As the more liberal and I would say enlightened sections of society win the battles to allow us to make choices based on our own consciouses, the Religious Right if you call them that, seem to push to make inroads in other directions. They lost the right to impose the death penalty for homosexuality a very long time ago, now they've lost the right to imprison one for the same offense, is it any wonder they cling to the last justification they have to kill those who offend their moral sensibilities with no consideration of laws that call for separation of religion and state or actual guilt?

Religion is all fine and good but as I told a Baptist cousin at the funeral of our Jewish grandfather when she alienated the entire room by loudly stating our shared grandfather would burn in hell because he never accepted Jesus into his heart, “Shut the f**k up, that has no place here.” The same goes for such things in a jury room.

Hugh McBryde said...

Well shoot, don't stop at verse 6 either, go a little farther: Deuteronomy 17:6 & 7: "At the mouth of two witnesses, or three witnesses, shall he that is worthy of death be put to death; but at the mouth of one witness he shall not be put to death. The hands of the witnesses shall be first upon him to put him to death, and afterward the hands of all the people. So thou shalt put the evil away from among you."

I'm all for getting Biblical about it.

Let's examine what was to happen to the false witness as well:

Deuteronomy 19:18-21: "And the judges shall make diligent inquisition: and, behold, if the witness be a false witness, and hath testified falsely against his brother; Then shall ye do unto him, as he had thought to have done unto his brother: so shalt thou put the evil away from among you. And those which remain shall hear, and fear, and shall henceforth commit no more any such evil among you. And thine eye shall not pity; but life shall go for life, eye for eye, tooth for tooth, hand for hand, foot for foot."

Anonymous said...

The 'one lying cop' did not convict dozens of people in Tulia. Most of the Tulia defendants plead guilty.

ckikerintulia said...

Well Scott, we've been through a lot of this together. The editor of the Tulia Herald would not print our LTEs regarding single witness, because our legal system, he said, is based on Roman law and not on Judaeo-Christian law. (I certainly would not want our legal system based on OT law. I do not want to outlaw growing hybrid seeds (planting your field with two kinds of crops); I do not want to outlaw wearing a garment made of two kinds of cloth; I do not want to outlaw having intercourse during a woman's menstrual period; I don't want the state in the bedroom, period. I don't want a host of dietary laws. I am for separation of church and state, and do not find that a boring issue. I view the single witness thing as a statement of values regarding justice. I suppose that if some people want to bring a harsher statement of values into the courtroom they have that right. But usually those who bring the Bible into the courtroom (or into other judicial or legislative arguments) are those who insist they believe the whole Bible "from kivver to kivver." When I talked personally with Debbie Riddle about the single witness thing, she was quick to say we have a different context now. So she does believe in contextual ethics.

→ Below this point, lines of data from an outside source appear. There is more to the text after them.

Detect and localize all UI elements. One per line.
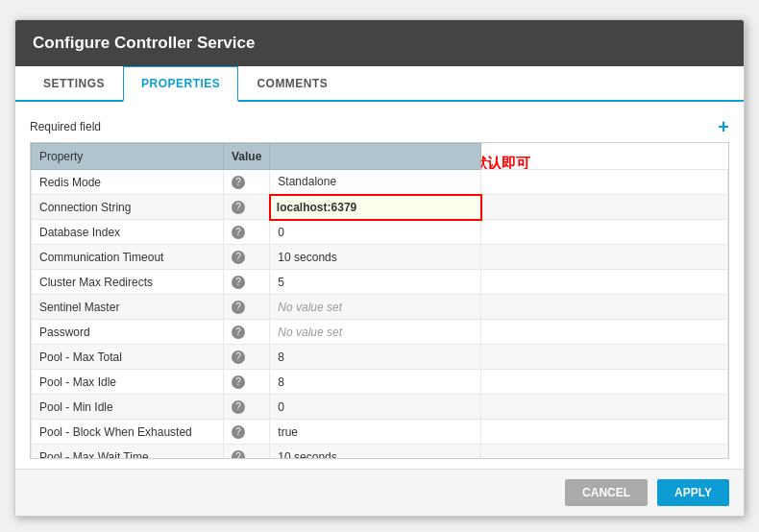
tab-properties[interactable]: PROPERTIES bbox=[123, 66, 238, 102]
tab-bar: SETTINGS PROPERTIES COMMENTS bbox=[15, 66, 744, 102]
tab-content: Required field + Redis链接方式，单机默认即可 你的Redi… bbox=[15, 102, 744, 469]
help-icon[interactable]: ? bbox=[232, 276, 245, 289]
value-cell[interactable]: localhost:6379 bbox=[270, 195, 481, 220]
help-icon[interactable]: ? bbox=[232, 176, 245, 189]
property-cell: Pool - Max Idle bbox=[32, 370, 224, 395]
dialog-footer: CANCEL APPLY bbox=[15, 469, 744, 516]
extra-cell bbox=[481, 445, 728, 460]
property-cell: Database Index bbox=[32, 220, 224, 245]
extra-cell bbox=[481, 370, 728, 395]
value-cell: 10 seconds bbox=[270, 245, 481, 270]
help-icon[interactable]: ? bbox=[232, 375, 245, 389]
extra-cell bbox=[481, 320, 728, 345]
extra-cell bbox=[481, 345, 728, 370]
properties-table-wrapper[interactable]: Property Value Redis Mode?StandaloneConn… bbox=[30, 142, 729, 459]
table-row: Redis Mode?Standalone bbox=[32, 170, 728, 195]
table-row: Pool - Max Total?8 bbox=[32, 345, 728, 370]
help-cell[interactable]: ? bbox=[224, 245, 270, 270]
table-row: Pool - Min Idle?0 bbox=[32, 395, 728, 420]
property-cell: Redis Mode bbox=[32, 170, 224, 195]
required-field-row: Required field + bbox=[30, 111, 729, 142]
table-row: Pool - Max Wait Time?10 seconds bbox=[32, 445, 728, 460]
table-row: Pool - Max Idle?8 bbox=[32, 370, 728, 395]
no-value-text: No value set bbox=[278, 326, 342, 339]
tab-settings[interactable]: SETTINGS bbox=[25, 66, 123, 102]
table-row: Pool - Block When Exhausted?true bbox=[32, 420, 728, 445]
property-cell: Cluster Max Redirects bbox=[32, 270, 224, 295]
property-cell: Pool - Min Idle bbox=[32, 395, 224, 420]
extra-cell bbox=[481, 270, 728, 295]
extra-cell bbox=[481, 295, 728, 320]
cancel-button[interactable]: CANCEL bbox=[565, 479, 648, 506]
property-cell: Password bbox=[32, 320, 224, 345]
value-cell: 0 bbox=[270, 220, 481, 245]
help-cell[interactable]: ? bbox=[224, 445, 270, 460]
value-cell: Standalone bbox=[270, 170, 481, 195]
table-row: Connection String?localhost:6379 bbox=[32, 195, 728, 220]
help-icon[interactable]: ? bbox=[232, 201, 245, 214]
help-icon[interactable]: ? bbox=[232, 301, 245, 314]
extra-cell bbox=[481, 245, 728, 270]
table-row: Communication Timeout?10 seconds bbox=[32, 245, 728, 270]
help-cell[interactable]: ? bbox=[224, 270, 270, 295]
property-cell: Communication Timeout bbox=[32, 245, 224, 270]
help-cell[interactable]: ? bbox=[224, 345, 270, 370]
help-icon[interactable]: ? bbox=[232, 351, 245, 364]
help-cell[interactable]: ? bbox=[224, 170, 270, 195]
table-row: Database Index?0 bbox=[32, 220, 728, 245]
help-icon[interactable]: ? bbox=[232, 226, 245, 239]
help-icon[interactable]: ? bbox=[232, 251, 245, 264]
help-cell[interactable]: ? bbox=[224, 420, 270, 445]
help-cell[interactable]: ? bbox=[224, 320, 270, 345]
table-row: Sentinel Master?No value set bbox=[32, 295, 728, 320]
extra-cell bbox=[481, 170, 728, 195]
property-cell: Pool - Max Wait Time bbox=[32, 445, 224, 460]
property-cell: Connection String bbox=[32, 195, 224, 220]
help-cell[interactable]: ? bbox=[224, 370, 270, 395]
help-icon[interactable]: ? bbox=[232, 400, 245, 414]
col-header-property: Property bbox=[32, 144, 224, 170]
table-row: Password?No value set bbox=[32, 320, 728, 345]
extra-cell bbox=[481, 420, 728, 445]
property-cell: Pool - Block When Exhausted bbox=[32, 420, 224, 445]
help-cell[interactable]: ? bbox=[224, 220, 270, 245]
value-cell: 5 bbox=[270, 270, 481, 295]
table-row: Cluster Max Redirects?5 bbox=[32, 270, 728, 295]
value-cell: 10 seconds bbox=[270, 445, 481, 460]
help-icon[interactable]: ? bbox=[232, 425, 245, 439]
help-icon[interactable]: ? bbox=[232, 450, 245, 459]
dialog-header: Configure Controller Service bbox=[15, 20, 744, 66]
col-header-value: Value bbox=[224, 144, 270, 170]
value-cell: 8 bbox=[270, 345, 481, 370]
extra-cell bbox=[481, 220, 728, 245]
col-header-extra bbox=[270, 144, 481, 170]
no-value-text: No value set bbox=[278, 301, 342, 314]
apply-button[interactable]: APPLY bbox=[657, 479, 729, 506]
extra-cell bbox=[481, 395, 728, 420]
help-icon[interactable]: ? bbox=[232, 326, 245, 339]
help-cell[interactable]: ? bbox=[224, 395, 270, 420]
required-field-label: Required field bbox=[30, 120, 101, 133]
extra-cell bbox=[481, 195, 728, 220]
value-cell: 0 bbox=[270, 395, 481, 420]
value-cell: true bbox=[270, 420, 481, 445]
help-cell[interactable]: ? bbox=[224, 195, 270, 220]
value-cell: No value set bbox=[270, 295, 481, 320]
tab-comments[interactable]: COMMENTS bbox=[238, 66, 346, 102]
help-cell[interactable]: ? bbox=[224, 295, 270, 320]
value-cell: No value set bbox=[270, 320, 481, 345]
property-cell: Sentinel Master bbox=[32, 295, 224, 320]
dialog-title: Configure Controller Service bbox=[33, 34, 255, 52]
add-property-button[interactable]: + bbox=[718, 117, 729, 136]
property-cell: Pool - Max Total bbox=[32, 345, 224, 370]
configure-controller-dialog: Configure Controller Service SETTINGS PR… bbox=[14, 19, 745, 517]
properties-table: Property Value Redis Mode?StandaloneConn… bbox=[31, 143, 728, 459]
value-cell: 8 bbox=[270, 370, 481, 395]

I think what we were fighting for at the legislature, (and partially succeeded) was for corroborating evidence, not necessarily more than one EYEwitness. With the work showing the frequent non-reliability of eyewitness testimony, what we were fighting for then is no less important now.

"The Pharisee" (7:42 AM) is correct that Torah contains no provision for prison. To do justice in the Old Testament is to make things right. Sometimes things just can't be made right.

Keep up the good work.

ckikerintulia said...

Anon 9:56, you're right. After Joe Moore's 90 year sentence, and some other extreme sentences, the Tulia Herald published a statement from the DA something like this: "I would think that after seeing the sentences being handed down, the rest of these people will be wanting to look at a plea." And of course he was right. Many of them did start looking at pleas. I was present in the courtroom when one young lady pleaded guilty. The judge asked his question, "Are you pleading guilty because you are guilty and for no other reason?" She stood there smiling for a few seconds. I knew what she was thinking, "I'm pleading guilty because if I don't I'm going to get a lot longer sentence." The judge rebuked her that this was serious business and that she ought not to be smiling about it. He also knew what she was thinking. He repeated his quesion, and she became serious and replied, "Yes, your honor."

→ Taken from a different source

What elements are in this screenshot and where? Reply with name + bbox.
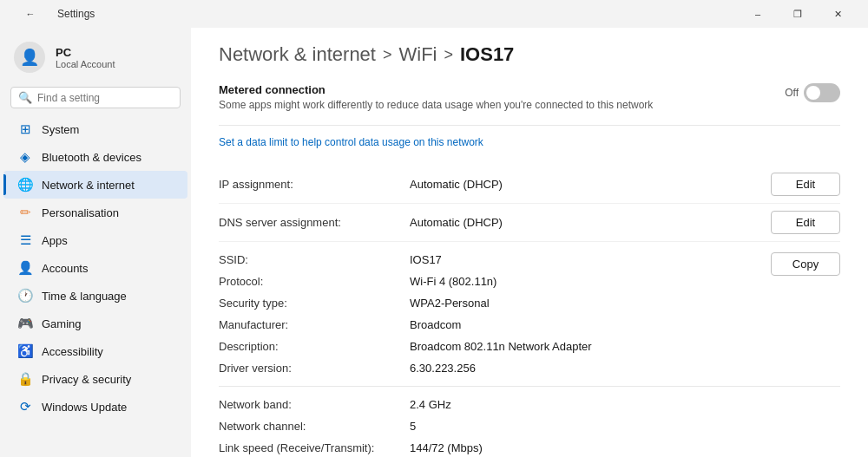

Some on this blog suggest that those who pleaded guilty should be charged with perjury if in fact they were not. If so, the judge and DA should be charged with suborning perjury, or worse, coercing perjury.

Charlie O said...

Anonymous 9:34. Excellent comments. I couldn't agree with you more. Good on you at your grandfather's funeral and putting that cousin in her place.

Anonymous said...

Blindly groping for something to write bout today.




Anonymous said...

On March 17, 1998, Oliver and three juvenile codefendants were in the process of burglarizing the home of a 64-year old man. Oliver and the codefendants were in the house and Reed was in the vehicle. The victim surprised Oliver and Oliver shot him in the face with a 380-caliber handgun. He was also beaten around the head with the butt of a rifle.

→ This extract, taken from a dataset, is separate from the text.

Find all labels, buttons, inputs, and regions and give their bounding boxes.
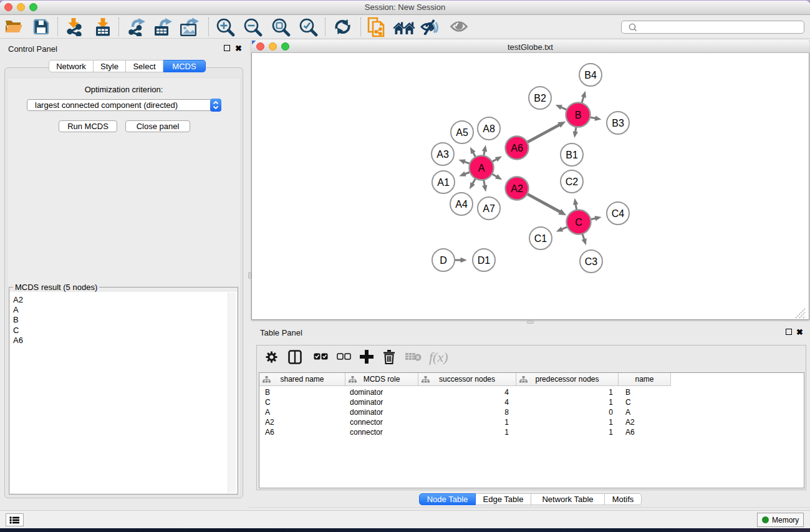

Sounds like a good reason for the death penalty to me!!

Anonymous said...

Sounds like you're talking about the Torah.

sunray's wench said...

Scott - the issue folks on this side of the pond have raised with this case is NOT that the jurors were applying their Christian beliefs when deciding the sentence. It is that they took a Bible into the Jury room and pored over it to find guidance for their decision - the Bible was not submitted as evidence and here, only evidence plus writing materials would have been allowed to be used in this way. Guidance is always sought from the Judge at the trial.

Of course people bring their own life experiences to bear when they have to make decisions such as this. But just as you can "affirm" in court instead of swearing on the Bible, perhaps it should be the Juries should consist of a true cross-section of society including religious beliefs?

ckikerintulia said...

Sunray's Wench 11/12 12:18 AM

I've sat on a couple of juries on the Western Hemisphere side of the pond, and heard numerous jury instructions. Juries are not supposed to consider any evidence other than that presented in court. So, unless the judge allows one or both sides to present evidence from the Bible, it is outside the jury's instruction from the judge to do so.

Hugh McBryde said...

While it may not be appropriate to consider that which was not presented in court, I would remind Christians, as a Christian, a thoroughly BIBLE BELIEVING Christian, that it IS consistent from start to finish and when preaching justice, law and order, Prison and Jail were never tools of the almighty. They were and are tools of pagans and any use of them in our society is a vestige of unbelief, not belief.

That is legitimate to consider when sending a man or woman to a place scripture equates with hell itself.

sunray's wench said...

The Pharisee ~ so, are you saying that as I am a pagan, I should not sit on a jury because in your opinion I don't understand the concept of justice?

Hugh McBryde said...

No, I'm not saying anyone is a pagan in particular, that would be an equivocation, though an understandable one.

I'm saying the practice of jailing and imprisonment is a practice of pagan origin, when looked at in a Judeo-Christian context.

A juror, wanting to inject their religion into the punishment phase should consider, if they are a Bible Believing Christian, that scripture as a whole never gave out jail time, recoiled at the though of jail as a horror and compares it to hell itself.

That remark is primarily directed at my Bible pounding brothers and sisters who see Christianity as having a law and order agenda that results in people rotting in jail.

sunray's wench said...

The Pharisee ~ ahh I think I understand now, thank you. But I really am a pagan :)

Hugh McBryde said...

As you wish :)

Anonymous said...

Idiots deciding a mans fate, from a fairy tale book.